Italian engineer and patent office owner (1897–1992)

Adele Racheli (14 July 1897 – 3 January 1992) was an Italian engineer and co-founder of a successful patent protection office in Milan in 1925 to protect the intellectual property of Italian professionals. The firm still thrives.

== Early life and education ==
Born on 14 July 1897 in Piacenza, Italy, to Maria Carolina (née Pavesi) and Vitorio Racheli, Adelina Racheli had seven younger siblings. As a way to improve her understanding of the lessons she learned in school, she copied her class notes by hand at night and then sold them to her classmates. In Piacenza, she attended high school and two years of university, but after her family moved to Milan, she was one of the first women to enrol at the Polytechnic University of Milan, graduating in industrial mechanical engineering in 1920, the first woman to graduate from the course.

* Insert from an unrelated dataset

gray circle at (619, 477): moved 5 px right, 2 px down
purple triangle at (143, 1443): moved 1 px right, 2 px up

When she was interviewed in 1985, she admitted that her early fascination with mechanics came from a passion to fix bicycles, which in those days, always broke down. Even so, she commented on her life's achievements saying it mattered little if her family "thought she was crazy."

== Career ==
One of Racheli's first jobs was working in a Milan patent office, which became a transformative experience, teaching her the importance of protecting intellectual property. In 1925, she opened her own patent protection office in Milan called the Racheli & Bossi Patent Office, in partnership with a colleague Rosita Bossi. The name of the company has since been shortened to Racheli and now operates two other offices in Italy in addition to the main location in Milan. As of 2020, the company describes itself as a "consultancy firm in industrial and intellectual property, which operates in Italy and abroad also through a selected network of consultants and correspondents."

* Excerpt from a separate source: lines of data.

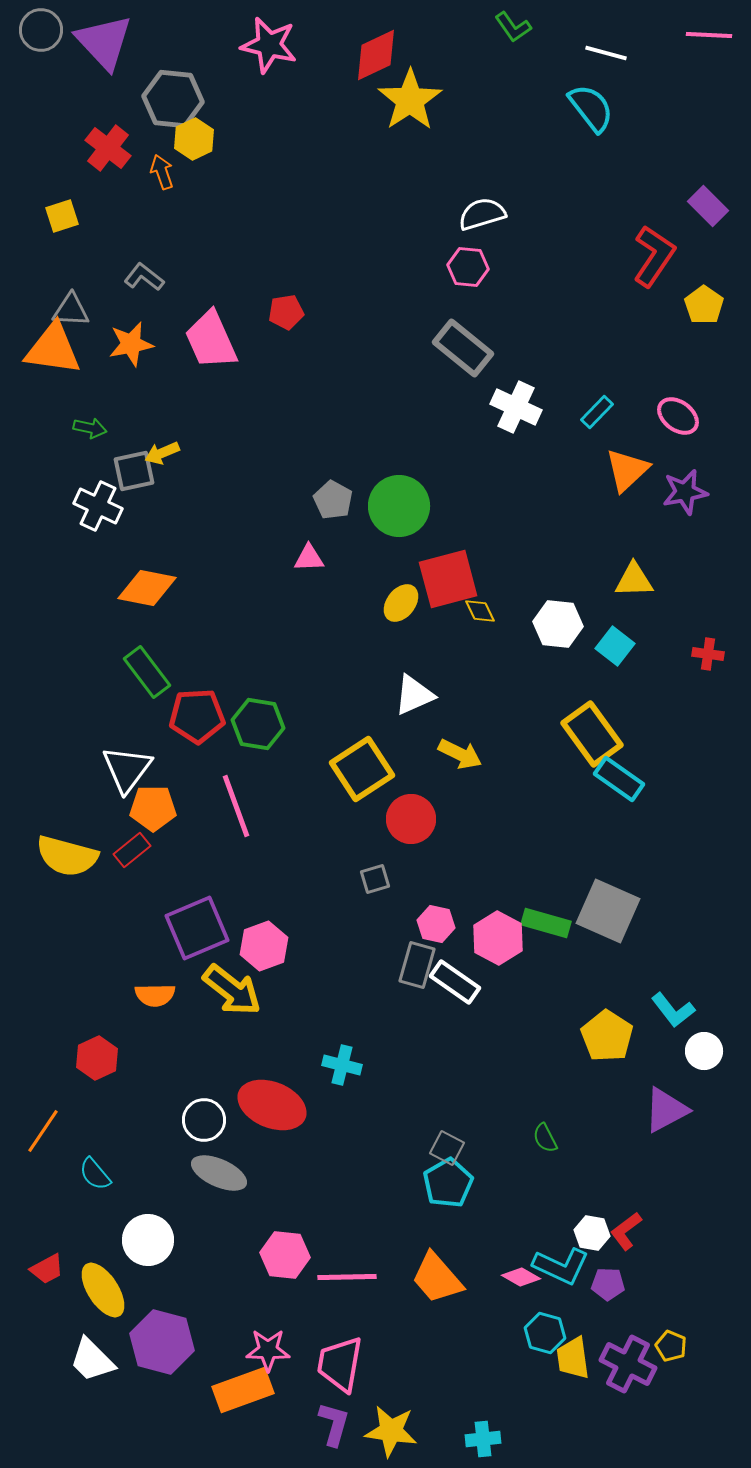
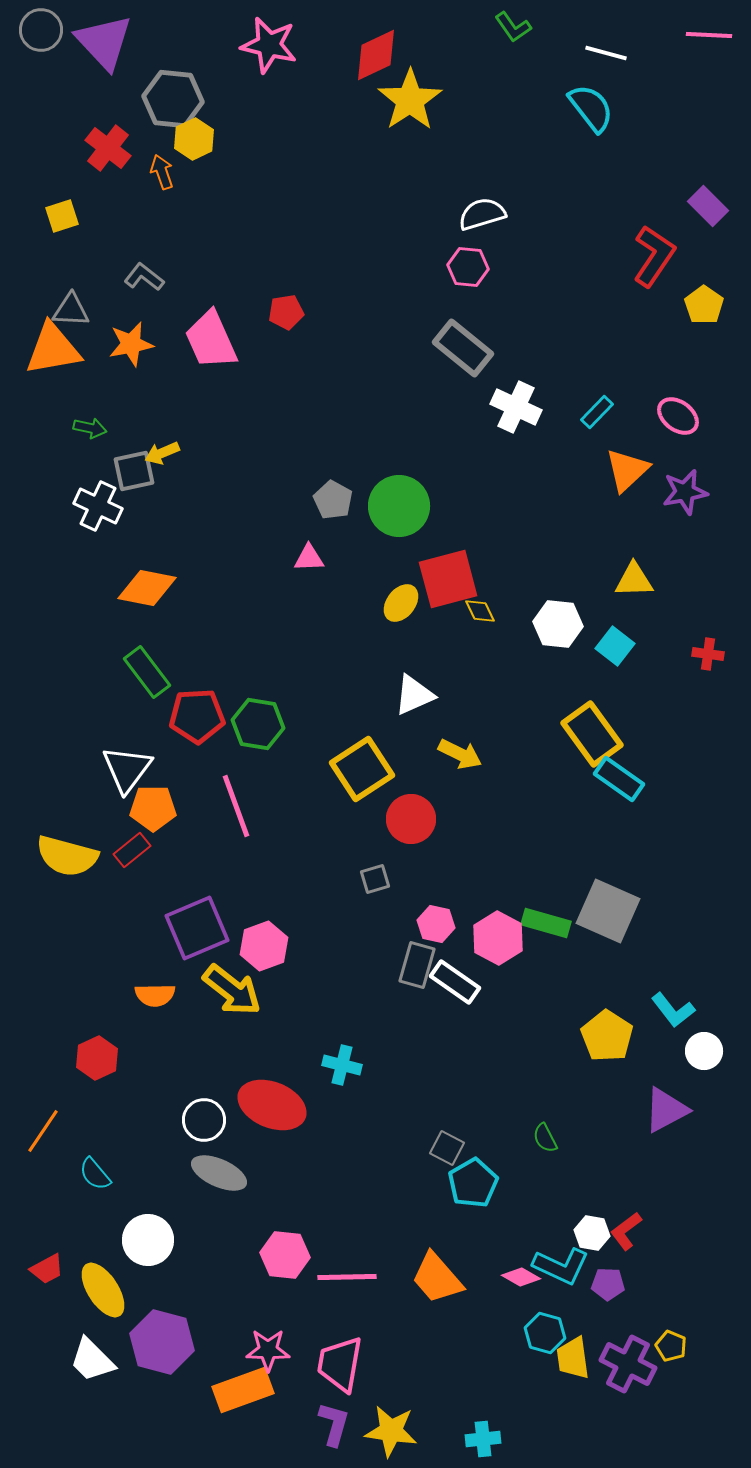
orange triangle at (53, 349): rotated 18 degrees counterclockwise
cyan pentagon at (448, 1183): moved 25 px right
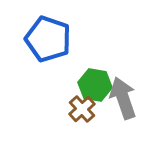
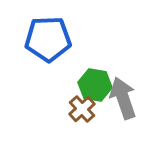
blue pentagon: rotated 21 degrees counterclockwise
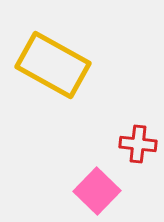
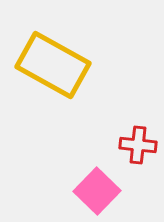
red cross: moved 1 px down
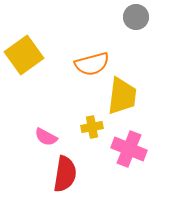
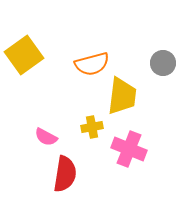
gray circle: moved 27 px right, 46 px down
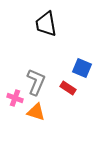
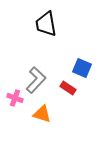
gray L-shape: moved 2 px up; rotated 20 degrees clockwise
orange triangle: moved 6 px right, 2 px down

On 26 January 1957, Racheli was a founder of a new organization to support female professionals. To do so, she worked with engineers Emma Strada, Anna E. Armour, Ines Del Tetto Noto, Laura Lange, Alessandra Bonfanti Vietti and the architect Vittoria Ilardi, to establish the Associazione Italiana Donne Ingegnere e Architetto (AIDIA). The association was first proposed in 1948 by electrical engineer Maria Artini to help other women who worked in technical fields, but Artini died before AIDIA could be officially started.

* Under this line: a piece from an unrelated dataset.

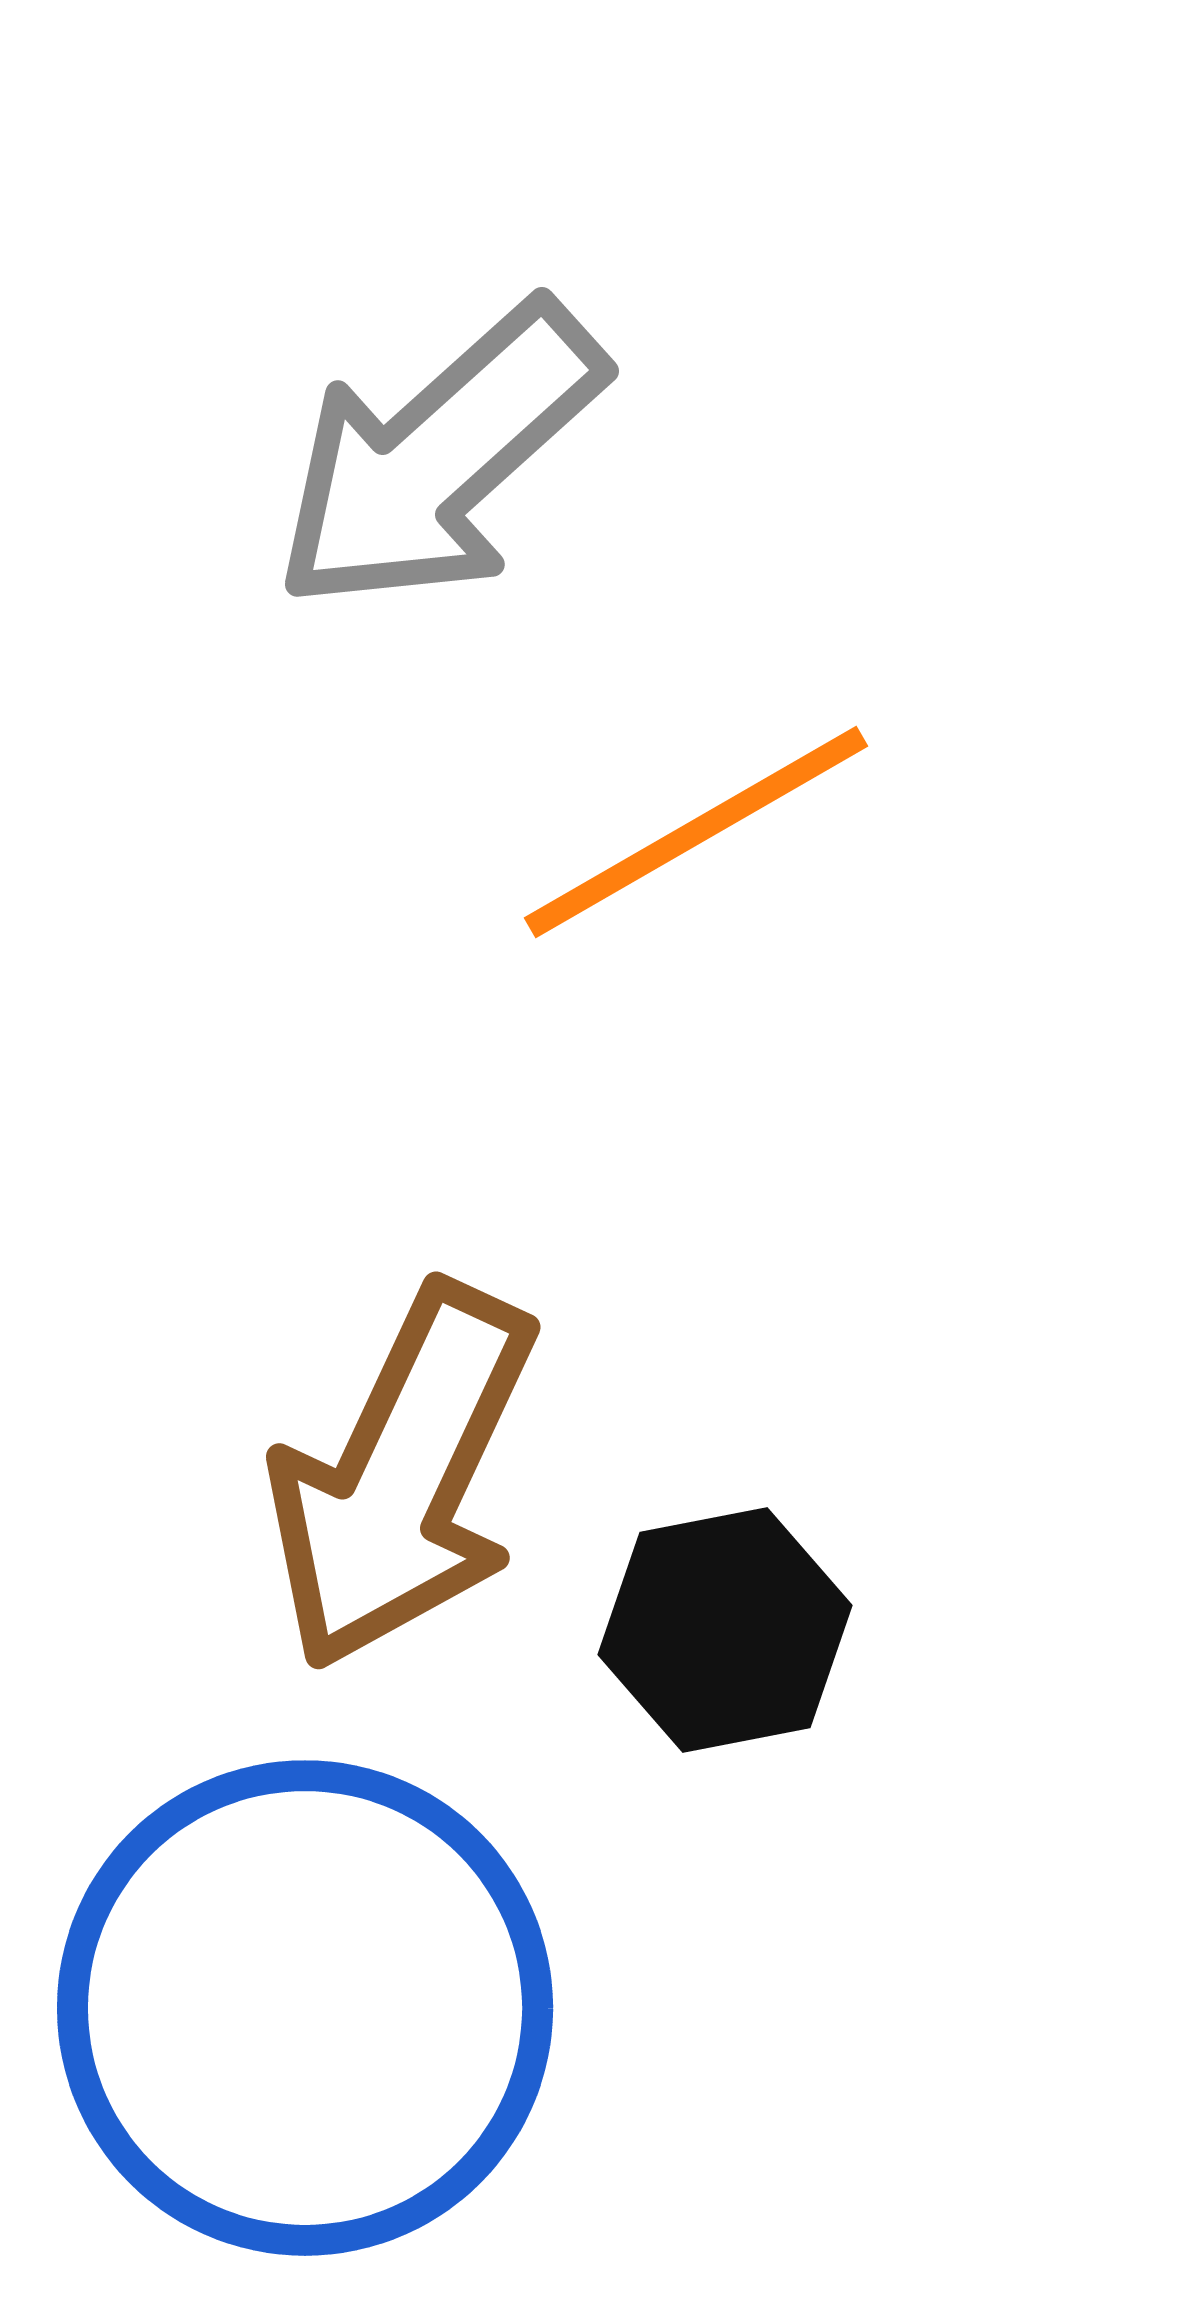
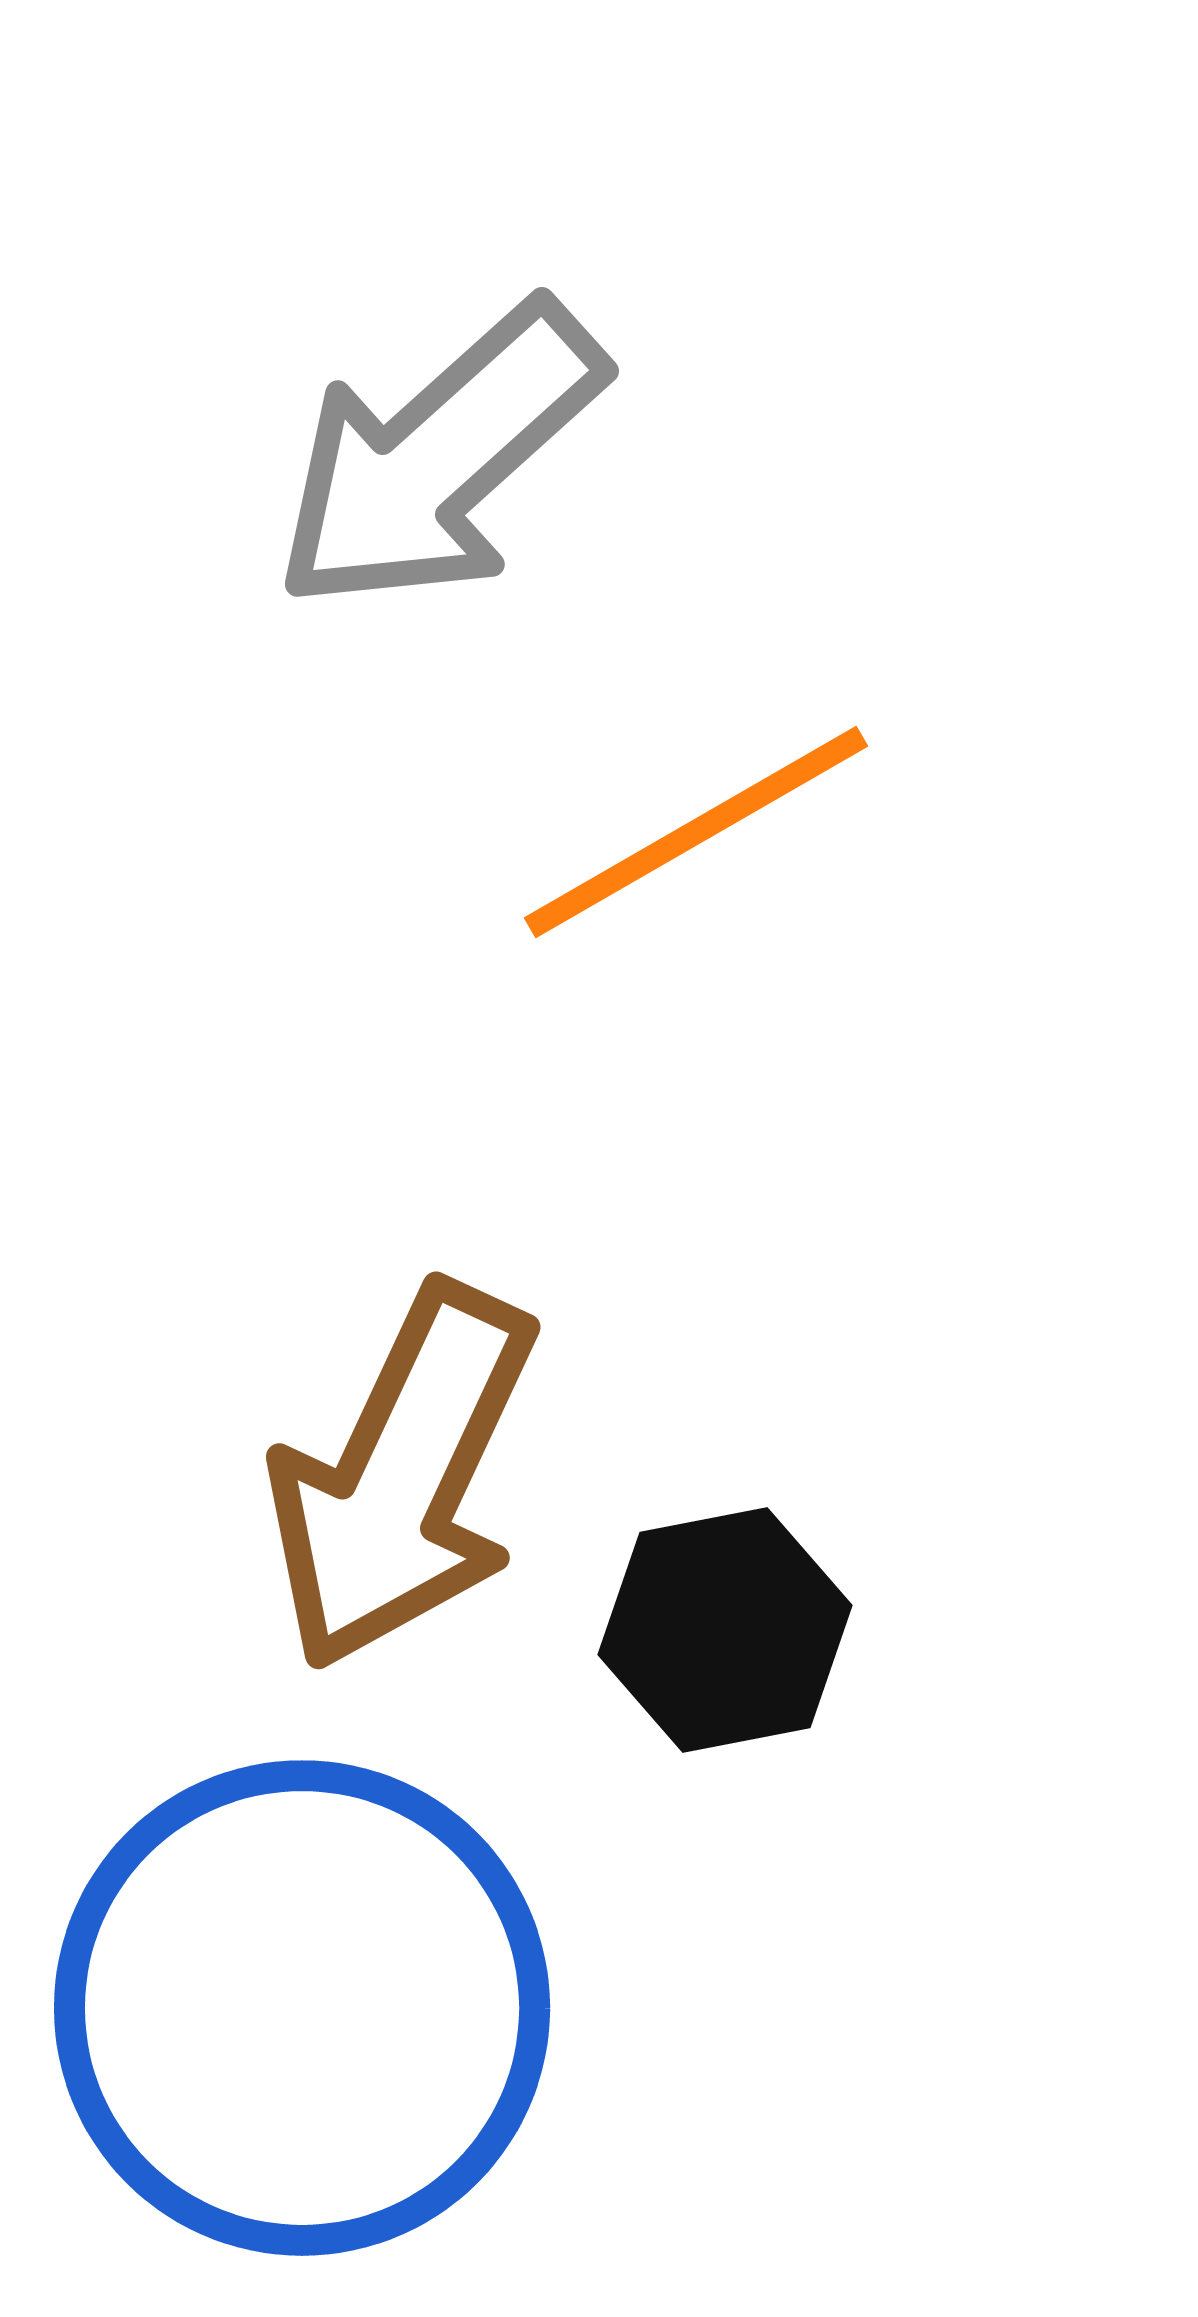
blue circle: moved 3 px left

The 1985 interview was conducted in the elderly Racheli's office where a plaque, hung ten years before, attested to her 50 years of membership in the Order of Engineers. The interviewer described Racheli's career path and daily work schedule this way:Entered as a simple clerk in a patent office, Adele Racheli has become the owner of one of the most successful in Milan. Today at the age of 91 she still holds the reins of her office, working there for eight hours a day; she doesn't even come home to have lunch. The only problem, at her age, is no longer having a driver's license and no longer being able to visit customers as she once did. But to interrupt her business; it is a hypothesis that she does not even take into consideration: 'Should I stop prematurely?'

== Personal life ==
On 22 February 1923, Racheli married an engineer named Costante Domenighetti who had attended the same university and set up the company Società Italiana Macchine Edili Stradali e Agricole (SIMESA). This led her to change her name to Adele Racheli Domenighetti. In a 1985 interview, she boasted "of having always managed to earn more than him, who was also a mechanical engineer and had his own company to run." The couple had five children, Domenico, twins Dafne and Diana (b. 1929), Daria, and Delfina.

During World War Two the family moved to Switzerland to avoid the war after their home and offices were destroyed by bombs in 1943.

Adele Racheli Domenighetti died on 3 January 1992.